Katniss has been sent away, presumably to her house in District Twelve, but nobody knows for sure. Rather, a select few must certainly know, but they’ve no reason to share that knowledge with the likes of Effie Trinket. Wherever Katniss is, Effie hopes that she is safe and being cared for. She finds she can’t hate the girl, for all she was instrumental in bringing down the Capitol and essentially destroying everything Effie knew and loved. Instead, she feels a sort of detached protectiveness, as if Katniss were part of a drama she watched unfold, which is true enough.
In any case, she doesn’t think she’ll ever see Katniss Everdeen again.
But what about her mother? Effie hesitates in the doorway, uncertain. Should she go to this woman and talk to her? Or would it be wiser - and perhaps more courteous - to turn away and retreat back inside? It isn’t Effie’s fault that terrible things happened to her daughters. She didn’t deliberately draw Primose Everdeen’s name on the day of the Reaping. She tried to help Katniss as she navigated the pre-Games festivities in the Capitol. She tried to get her sponsors while she was in the Arena. Both times! She tried.
But so what? Effie’s innocence might help her sleep at night, but what comfort can it possibly bring to this woman?
Effie bites at her lower lip and studies her nails.
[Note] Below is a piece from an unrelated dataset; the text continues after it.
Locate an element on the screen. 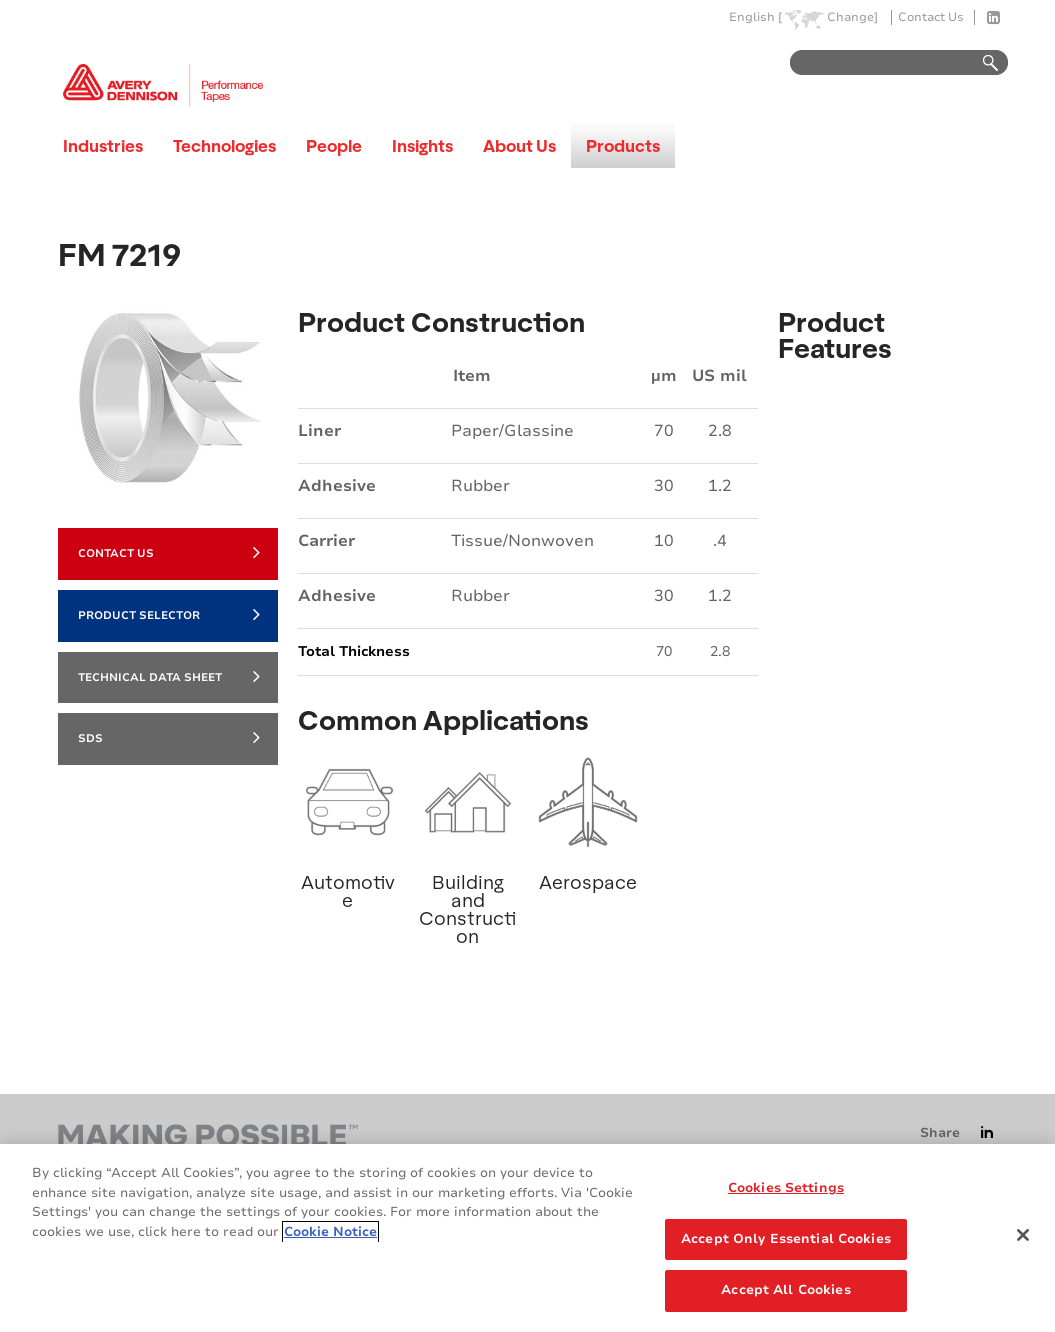 The image size is (1055, 1332). Products is located at coordinates (623, 145).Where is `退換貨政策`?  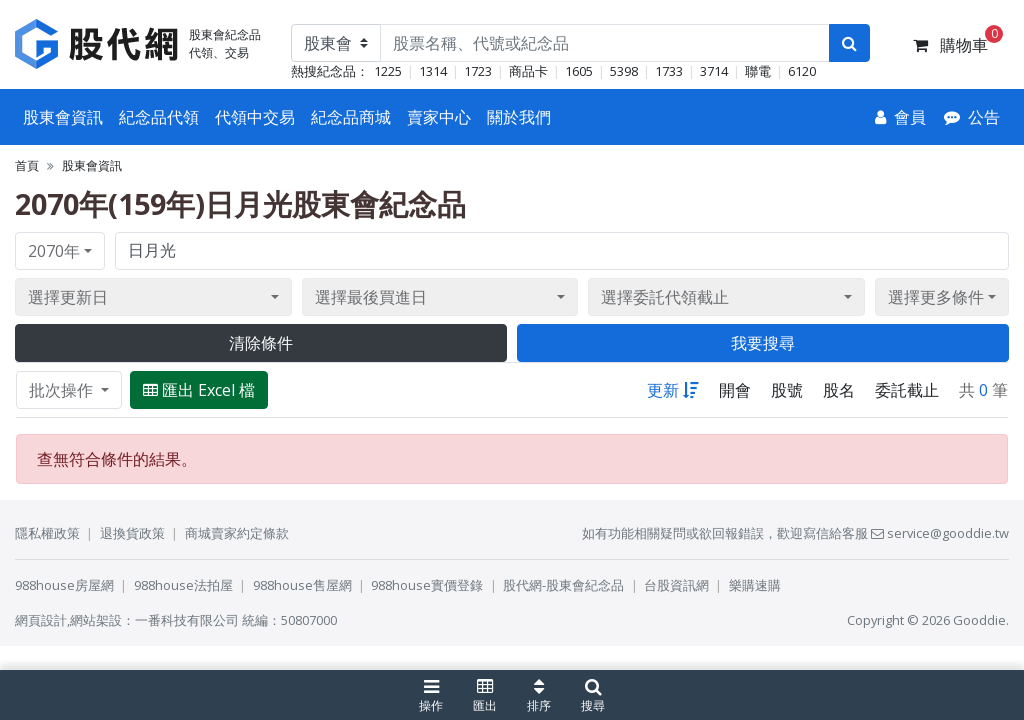 退換貨政策 is located at coordinates (132, 533).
Not long ago, they were coated with rose-gold lacquer, as if she’d stirred the sunset with her fingertips. Now only a few flecks remain. Once they’re gone, she thinks with a wistful sigh, they’ll be gone forever.
She looks up again and almost chokes on her breath when she sees the other women looking straight at her. Her face is thin and pale, her gray eyes huge. She looks the way her daughter Prim did, right after Effie drew her name and read it aloud: so lost.
Tears fill Effie’s eyes. She blinks and they start to run down her cheeks. “I’m sorry,” she whispers. “I’m sorry, I’m so, so sorry…”
And then she’s stumbling forward blindly, into the ashen garden, toward the woman who has every reason in the world to hate her. She sinks to her knees beneath the gnarled boughs of the tree and catches hold of the woman’s hand, half-expecting her to recoil.
To Effie’s surprise, she doesn’t. She just sits there, watching her with her younger daughter’s lost eyes. And Effie holds her hand and whispers again, “I’m sorry.” Because she isn’t to blame for what happened, but she’s human and she can feel another’s pain. Something she never really thought about before.
They sit together under the tree. They sit there for a long time. And Effie never hears a single word of thanks – not that she expected to – but she does feel the feeble press of fingers, and so she continues to hold on.